In Stein on Writing, the second chapter—yes, second chapter—is titled Come Right In: First Sentences, First Paragraphs, in which I suppose he gives advice on how to begin by grabbing the reader’s interest and keeping it. His first chapter, for what it’s worth, is on the job of the writer. Huh? Better if it were the last chapter. What’s up with him? I checked Amazon.com for first pages of several Stein novels. Z-z-z-z-z. Stephen King he is not, nor James Patterson nor Mary Higgins Clark.

A little more and I will get to my point.   

Stephen King 
King’s Writing has three forewords, unusual for the number and unusual he wrote them; a foreword usually is written by someone else, while an introduction usually is written by the author. Each of his forewords has an engaging first line. Following the forewords is a part he calls C.V. in the Kindle edition (not titled in the print edition). C.V. stands for curriculum vitae, a name for academic resumes. He begins his C.V. with, “I was stunned by Mary Karr’s memoir, The Liars’ Club ... she is a woman who remembers everything about her early years.”

After the C.V. comes Chapter 1, which begins: “My earliest memory is of imagining I was someone else—imagining that I was, in fact, the Ringling Brothers Circus Strongboy.”

In truth, then, King has five beginnings, all with first lines enticing readers to come on in, this is going to be fun.

In checking the first pages of a handful of King’s books on Amazon.com, he always begins with something interesting, dramatic, bold, or intriguing that draws the reader in. 

Lewis Carroll 
Near the end of Lewis Carroll’s Alice’s Adventures in Wonderland, White Rabbit prepared to read a convoluted indictment of the Prince of Hearts who was accused of stealing tarts. “But, Majesty,” White Rabbit asked the queen, “Where do I begin?” The queen replied, “Begin at the beginning.” For writers, that means begin with the action, even if you begin in the middle. One piece of advice I heard or read: Begin with the activity that made a difference to your lead character, as that is what drives your story.

I recommend that approach to students in my memoir-writing class and hope I adhere to it in my articles, blog posts, books, and presentations; I try to be more enticing than clever. King and many other successful writers do it in fiction, nonfiction, and memoir. We can learn good memoir-writing techniques from fiction writers (some editors and publishers categorize memoir as fiction); take-aways include engaging start, strong middle, and satisfying end; plot, characterization, scene, voice, and dialogue. 

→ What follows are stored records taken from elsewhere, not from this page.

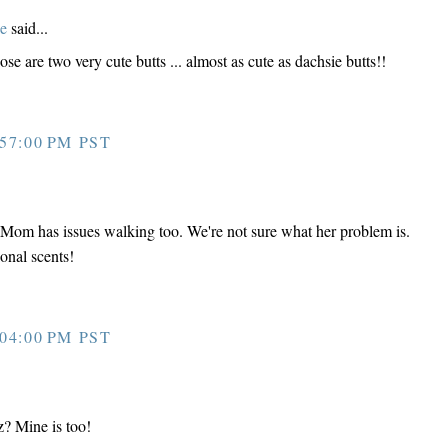
e
said...
e are two very cute butts ... almost as cute as dachsie butts!!
57:00 PM PST
 Mom has issues walking too. We're not sure what her problem is.
onal scents!
04:00 PM PST
? Mine is too!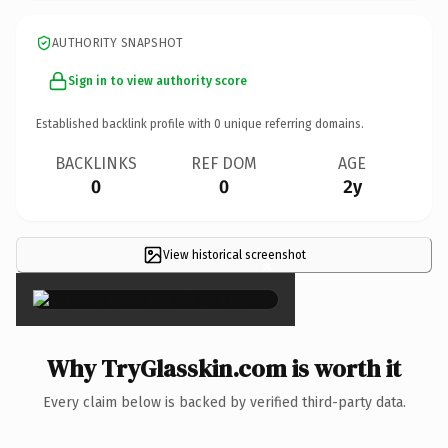
AUTHORITY SNAPSHOT
Sign in to view authority score
Established backlink profile with
0
unique referring domains.
BACKLINKS
REF DOM
AGE
0
0
2y
View historical screenshot
×
Why TryGlasskin.com is worth it
Every claim below is backed by verified third-party data.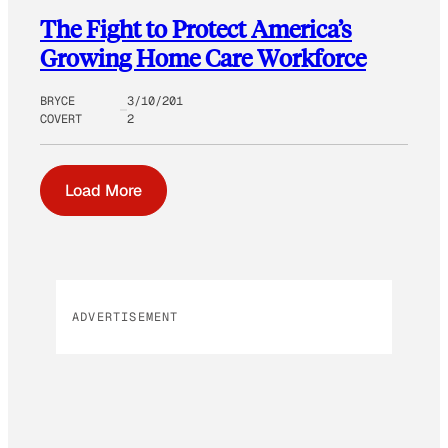
The Fight to Protect America’s
Growing Home Care Workforce
BRYCE
3/10/201
COVERT
2
Load More
ADVERTISEMENT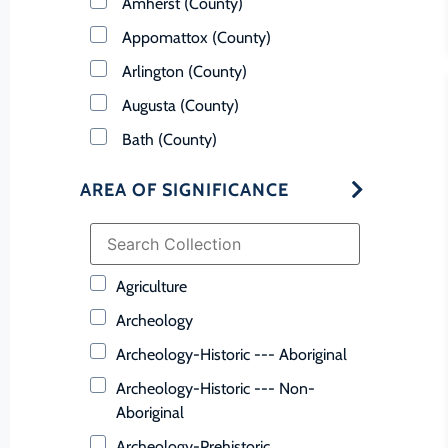
Amherst (County)
Appomattox (County)
Arlington (County)
Augusta (County)
Bath (County)
Bedford (County)
AREA OF SIGNIFICANCE
Bland (County)
Botetourt (County)
Bristol (Ind. City)
Agriculture
Brunswick (County)
Archeology
Buchanan (County)
Archeology-Historic --- Aboriginal
Buckingham (County)
Archeology-Historic --- Non-
Buena Vista (Ind. City)
Aboriginal
Campbell (County)
Archeology-Prehistoric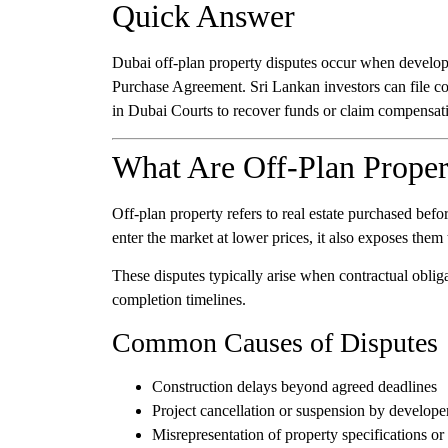
Quick Answer
Dubai off-plan property disputes occur when developer
Purchase Agreement. Sri Lankan investors can file co
in Dubai Courts to recover funds or claim compensat
What Are Off-Plan Proper
Off-plan property refers to real estate purchased befo
enter the market at lower prices, it also exposes them t
These disputes typically arise when contractual obliga
completion timelines.
Common Causes of Disputes
Construction delays beyond agreed deadlines
Project cancellation or suspension by develope
Misrepresentation of property specifications or 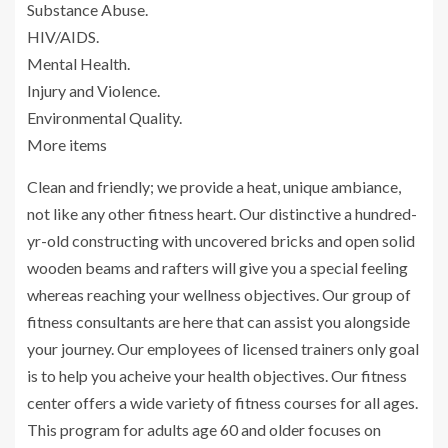
Substance Abuse.
HIV/AIDS.
Mental Health.
Injury and Violence.
Environmental Quality.
More items
Clean and friendly; we provide a heat, unique ambiance,
not like any other fitness heart. Our distinctive a hundred-
yr-old constructing with uncovered bricks and open solid
wooden beams and rafters will give you a special feeling
whereas reaching your wellness objectives. Our group of
fitness consultants are here that can assist you alongside
your journey. Our employees of licensed trainers only goal
is to help you acheive your health objectives. Our fitness
center offers a wide variety of fitness courses for all ages.
This program for adults age 60 and older focuses on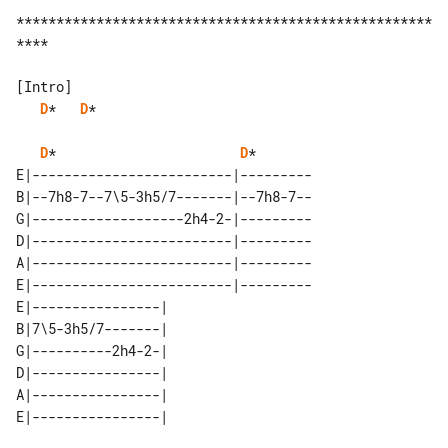
****************************************************
****

D
*   
D
*

D
*                       
D
*

E|-------------------------|---------

B|--7h8-7--7\5-3h5/7-------|--7h8-7--

G|-------------------2h4-2-|---------

D|-------------------------|---------

A|-------------------------|---------

E|-------------------------|---------

E|----------------| 

B|7\5-3h5/7-------| 

G|----------2h4-2-| 

D|----------------| 

A|----------------| 
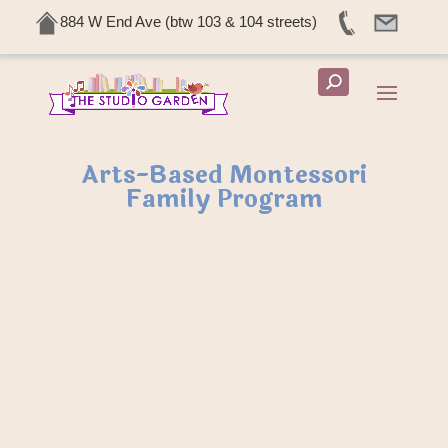
884 W End Ave (btw 103 & 104 streets)
Arts-Based Montessori
Family Program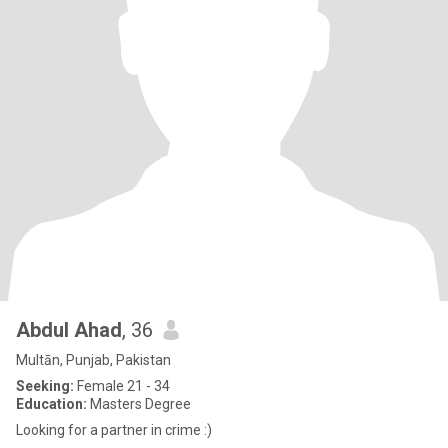
Abdul Ahad
, 36
Multān, Punjab, Pakistan
Seeking:
Female 21 - 34
Education:
Masters Degree
Looking for a partner in crime :)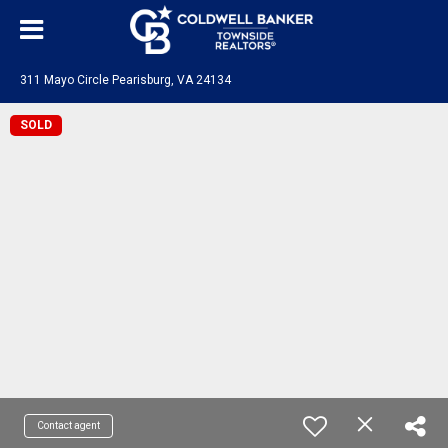
311 Mayo Circle Pearisburg, VA 24134
SOLD
Contact agent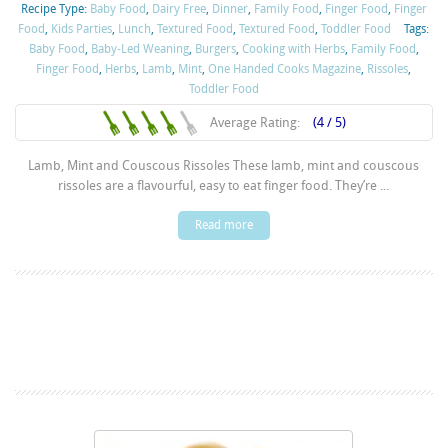
Recipe Type:
Baby Food
,
Dairy Free
,
Dinner
,
Family Food
,
Finger Food
,
Finger
Food
,
Kids Parties
,
Lunch
,
Textured Food
,
Textured Food
,
Toddler Food
Tags:
Baby Food
,
Baby-Led Weaning
,
Burgers
,
Cooking with Herbs
,
Family Food
,
Finger Food
,
Herbs
,
Lamb
,
Mint
,
One Handed Cooks Magazine
,
Rissoles
,
Toddler Food
Average Rating:
(4 / 5)
Lamb, Mint and Couscous Rissoles These lamb, mint and couscous
rissoles are a flavourful, easy to eat finger food. They’re ...
Read more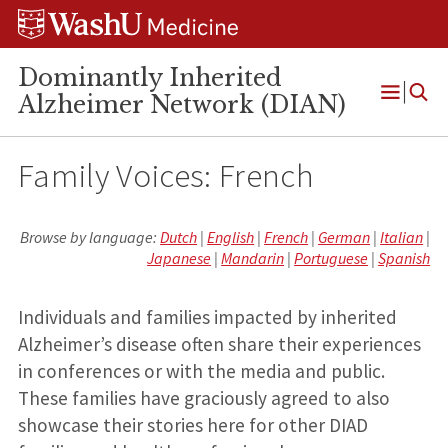
Skip
Skip
Skip
to
to
to
content
search
footer
Dominantly Inherited
Alzheimer Network (DIAN)
Open
Menu
Family Voices: French
Browse by language:
Dutch
|
English
|
French
|
German
|
Italian
|
Japanese
|
Mandarin
|
Portuguese
|
Spanish
Individuals and families impacted by inherited
Alzheimer’s disease often share their experiences
in conferences or with the media and public.
These families have graciously agreed to also
showcase their stories here for other DIAD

I invite you to weigh in with your comments. How strongly do you practice beginning your story with the incident that made a difference? Not just the start of your book, but the start of chapters and scenes? Are first sentences and first paragraphs all that important, or am I reaching for straws? I especially would like to know whether you have read King or Stein on writing and your thoughts on their approaches, before I buy their books or even check them out of the library.

I hope my opening paragraph grabbed your attention and caused you to read on. Thanks for staying with me.

For more on beginnings see my review of Barnaby Conrad's Best Beginnings.

What have been your experiences with opening sentences and paragraphs? How do you practice great beginnings in your writing?

Photo courtesy morguefile.com.


  1. Good stuff, Wayne. After writing a rough draft and letting it marinate, I usually rewrite my opening sentence or paragraph, for example in blog posts,which is what I do most often nowadays. I sometimes find the best opening buried a few paragraphs down, or even toward the end.

    I do notice when other people's blog posts begin with a boring few sentences or even paragraphs. Often I don't continue to read, but sometimes their post title promises enough that I keep reading.


  2. Good technique, Linda. Often we have clearer picture of where our story is going after we've written some of it, whether a few paragraphs, pages, or chapters.

  3. Good post, Wayne, great examples. I have King's book On Writing and I think it's very good. Let me know what you think when you're finished.

  4. Will do, Yvonne. I'm working my way through it. What in his book did you find most helpful to your writing?